◆ **TASK DETAILS**:
Although the data below holds other lines too, output only those from the line with "Wholesale & Retail Sales" up to and including the line with "Stay tuned for", exactly as they appear.

◆ **DATA SHOWN**:

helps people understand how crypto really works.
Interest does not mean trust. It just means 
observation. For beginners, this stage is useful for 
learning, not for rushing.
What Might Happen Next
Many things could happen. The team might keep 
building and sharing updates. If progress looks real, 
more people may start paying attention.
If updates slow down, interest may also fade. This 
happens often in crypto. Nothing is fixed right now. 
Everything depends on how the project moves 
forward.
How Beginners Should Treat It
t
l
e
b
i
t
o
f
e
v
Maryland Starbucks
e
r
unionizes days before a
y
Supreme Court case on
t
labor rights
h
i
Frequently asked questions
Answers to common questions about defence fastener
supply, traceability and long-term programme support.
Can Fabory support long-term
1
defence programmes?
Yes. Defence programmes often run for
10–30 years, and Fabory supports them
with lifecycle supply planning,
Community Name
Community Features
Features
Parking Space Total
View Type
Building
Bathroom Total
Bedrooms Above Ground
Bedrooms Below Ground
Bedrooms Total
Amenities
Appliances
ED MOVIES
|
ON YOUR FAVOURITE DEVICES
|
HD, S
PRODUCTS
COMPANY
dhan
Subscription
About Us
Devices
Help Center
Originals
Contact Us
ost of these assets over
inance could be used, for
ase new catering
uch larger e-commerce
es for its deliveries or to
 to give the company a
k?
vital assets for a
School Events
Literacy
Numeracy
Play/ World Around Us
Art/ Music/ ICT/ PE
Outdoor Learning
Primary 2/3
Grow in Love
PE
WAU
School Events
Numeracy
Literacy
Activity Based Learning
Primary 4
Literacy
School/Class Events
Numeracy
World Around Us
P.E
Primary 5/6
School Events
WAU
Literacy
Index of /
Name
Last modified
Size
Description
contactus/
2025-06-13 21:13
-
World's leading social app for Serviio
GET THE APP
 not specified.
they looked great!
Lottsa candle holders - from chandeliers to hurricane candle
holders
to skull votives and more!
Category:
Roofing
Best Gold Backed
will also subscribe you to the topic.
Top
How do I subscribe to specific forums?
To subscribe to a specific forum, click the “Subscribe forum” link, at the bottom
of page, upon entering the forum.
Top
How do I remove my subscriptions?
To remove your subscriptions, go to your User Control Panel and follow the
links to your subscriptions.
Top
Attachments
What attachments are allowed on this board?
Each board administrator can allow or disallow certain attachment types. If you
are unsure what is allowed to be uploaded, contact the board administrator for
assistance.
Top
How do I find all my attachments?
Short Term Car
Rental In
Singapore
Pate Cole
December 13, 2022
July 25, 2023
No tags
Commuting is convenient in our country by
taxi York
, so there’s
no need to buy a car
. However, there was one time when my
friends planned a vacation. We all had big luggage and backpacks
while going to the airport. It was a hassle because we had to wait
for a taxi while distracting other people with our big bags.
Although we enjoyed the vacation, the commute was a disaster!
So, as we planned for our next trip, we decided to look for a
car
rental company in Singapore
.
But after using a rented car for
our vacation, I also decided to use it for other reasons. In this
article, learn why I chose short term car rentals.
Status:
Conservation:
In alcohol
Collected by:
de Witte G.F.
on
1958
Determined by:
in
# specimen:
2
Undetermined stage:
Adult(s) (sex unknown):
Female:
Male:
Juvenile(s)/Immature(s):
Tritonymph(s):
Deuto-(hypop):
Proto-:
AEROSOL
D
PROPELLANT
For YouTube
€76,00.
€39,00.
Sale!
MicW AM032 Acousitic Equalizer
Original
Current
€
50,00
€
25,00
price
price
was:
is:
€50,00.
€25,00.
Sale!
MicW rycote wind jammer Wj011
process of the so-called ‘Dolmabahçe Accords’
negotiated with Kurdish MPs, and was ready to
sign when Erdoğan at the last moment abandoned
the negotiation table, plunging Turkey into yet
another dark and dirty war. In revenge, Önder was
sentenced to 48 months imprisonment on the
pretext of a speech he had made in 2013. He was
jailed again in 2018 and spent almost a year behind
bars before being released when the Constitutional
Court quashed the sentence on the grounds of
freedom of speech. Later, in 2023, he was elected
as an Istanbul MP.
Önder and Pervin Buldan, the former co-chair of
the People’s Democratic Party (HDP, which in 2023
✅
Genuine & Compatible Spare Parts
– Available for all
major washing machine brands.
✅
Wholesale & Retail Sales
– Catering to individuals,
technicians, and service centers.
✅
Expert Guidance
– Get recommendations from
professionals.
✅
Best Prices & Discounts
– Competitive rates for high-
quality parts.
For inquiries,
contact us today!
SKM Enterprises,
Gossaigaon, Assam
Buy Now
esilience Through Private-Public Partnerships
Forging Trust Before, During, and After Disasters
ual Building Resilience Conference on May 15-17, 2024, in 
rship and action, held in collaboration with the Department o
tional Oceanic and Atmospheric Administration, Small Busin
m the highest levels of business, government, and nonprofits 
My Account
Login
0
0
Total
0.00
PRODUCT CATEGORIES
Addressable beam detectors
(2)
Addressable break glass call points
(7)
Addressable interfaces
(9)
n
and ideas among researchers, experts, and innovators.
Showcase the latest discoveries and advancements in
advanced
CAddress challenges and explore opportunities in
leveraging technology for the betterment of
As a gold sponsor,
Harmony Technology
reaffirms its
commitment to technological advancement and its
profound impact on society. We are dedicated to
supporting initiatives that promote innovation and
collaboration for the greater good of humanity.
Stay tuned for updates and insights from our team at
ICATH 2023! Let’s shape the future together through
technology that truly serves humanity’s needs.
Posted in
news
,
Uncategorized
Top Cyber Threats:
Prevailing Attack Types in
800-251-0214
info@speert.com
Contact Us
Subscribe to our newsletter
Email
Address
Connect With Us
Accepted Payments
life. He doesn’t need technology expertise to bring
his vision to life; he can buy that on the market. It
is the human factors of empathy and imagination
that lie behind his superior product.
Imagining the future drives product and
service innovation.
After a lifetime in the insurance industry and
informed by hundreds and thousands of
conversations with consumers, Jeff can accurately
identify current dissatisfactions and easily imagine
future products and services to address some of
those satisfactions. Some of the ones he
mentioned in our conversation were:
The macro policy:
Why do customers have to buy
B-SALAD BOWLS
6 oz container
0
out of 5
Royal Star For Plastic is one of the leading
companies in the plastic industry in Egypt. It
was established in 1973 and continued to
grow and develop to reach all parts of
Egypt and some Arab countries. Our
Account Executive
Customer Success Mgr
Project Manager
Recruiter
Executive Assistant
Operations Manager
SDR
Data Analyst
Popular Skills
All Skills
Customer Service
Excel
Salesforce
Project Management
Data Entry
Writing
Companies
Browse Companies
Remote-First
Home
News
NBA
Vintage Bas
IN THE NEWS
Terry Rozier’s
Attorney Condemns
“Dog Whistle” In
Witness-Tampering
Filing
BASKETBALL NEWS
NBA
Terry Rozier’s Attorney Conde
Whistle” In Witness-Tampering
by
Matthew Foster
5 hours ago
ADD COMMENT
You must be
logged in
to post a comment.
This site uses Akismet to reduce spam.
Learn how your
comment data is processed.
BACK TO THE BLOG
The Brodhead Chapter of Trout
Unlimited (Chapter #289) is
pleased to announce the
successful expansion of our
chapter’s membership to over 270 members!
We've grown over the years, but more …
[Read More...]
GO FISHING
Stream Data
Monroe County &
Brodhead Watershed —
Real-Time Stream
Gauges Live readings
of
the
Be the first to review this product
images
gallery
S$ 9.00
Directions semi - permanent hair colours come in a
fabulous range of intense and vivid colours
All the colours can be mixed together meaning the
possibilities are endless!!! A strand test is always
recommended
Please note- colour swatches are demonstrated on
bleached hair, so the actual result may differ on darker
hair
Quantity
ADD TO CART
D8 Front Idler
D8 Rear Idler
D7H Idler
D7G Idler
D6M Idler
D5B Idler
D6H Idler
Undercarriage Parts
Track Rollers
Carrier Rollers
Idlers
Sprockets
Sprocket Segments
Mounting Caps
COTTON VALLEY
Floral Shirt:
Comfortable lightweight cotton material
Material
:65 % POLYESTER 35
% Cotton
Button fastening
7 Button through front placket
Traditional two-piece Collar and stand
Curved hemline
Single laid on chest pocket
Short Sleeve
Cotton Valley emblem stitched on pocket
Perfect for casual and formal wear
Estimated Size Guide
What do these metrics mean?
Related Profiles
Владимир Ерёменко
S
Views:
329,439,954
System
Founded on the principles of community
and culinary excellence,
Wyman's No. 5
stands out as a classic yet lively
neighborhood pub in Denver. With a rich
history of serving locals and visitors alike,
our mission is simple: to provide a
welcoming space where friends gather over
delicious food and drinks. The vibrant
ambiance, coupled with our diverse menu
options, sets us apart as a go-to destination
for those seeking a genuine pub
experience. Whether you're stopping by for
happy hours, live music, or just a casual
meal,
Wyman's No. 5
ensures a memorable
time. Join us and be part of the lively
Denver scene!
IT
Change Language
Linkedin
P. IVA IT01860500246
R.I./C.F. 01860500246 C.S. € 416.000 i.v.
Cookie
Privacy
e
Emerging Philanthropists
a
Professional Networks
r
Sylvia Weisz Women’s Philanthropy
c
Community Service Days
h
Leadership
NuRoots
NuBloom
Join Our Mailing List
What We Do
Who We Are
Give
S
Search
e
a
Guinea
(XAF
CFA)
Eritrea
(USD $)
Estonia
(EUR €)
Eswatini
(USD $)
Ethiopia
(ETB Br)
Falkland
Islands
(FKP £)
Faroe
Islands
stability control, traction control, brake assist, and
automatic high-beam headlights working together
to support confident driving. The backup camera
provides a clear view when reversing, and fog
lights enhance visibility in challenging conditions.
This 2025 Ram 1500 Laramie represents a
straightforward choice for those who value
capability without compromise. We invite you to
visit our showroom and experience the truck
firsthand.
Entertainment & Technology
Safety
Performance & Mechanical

◆ **RESULT OF THIS EXERCISE**:
Wholesale & Retail Sales
– Catering to individuals,
technicians, and service centers.
✅
Expert Guidance
– Get recommendations from
professionals.
✅
Best Prices & Discounts
– Competitive rates for high-
quality parts.
For inquiries,
contact us today!
SKM Enterprises,
Gossaigaon, Assam
Buy Now
esilience Through Private-Public Partnerships
Forging Trust Before, During, and After Disasters
ual Building Resilience Conference on May 15-17, 2024, in 
rship and action, held in collaboration with the Department o
tional Oceanic and Atmospheric Administration, Small Busin
m the highest levels of business, government, and nonprofits 
My Account
Login
0
0
Total
0.00
PRODUCT CATEGORIES
Addressable beam detectors
(2)
Addressable break glass call points
(7)
Addressable interfaces
(9)
n
and ideas among researchers, experts, and innovators.
Showcase the latest discoveries and advancements in
advanced
CAddress challenges and explore opportunities in
leveraging technology for the betterment of
As a gold sponsor,
Harmony Technology
reaffirms its
commitment to technological advancement and its
profound impact on society. We are dedicated to
supporting initiatives that promote innovation and
collaboration for the greater good of humanity.
Stay tuned for updates and insights from our team at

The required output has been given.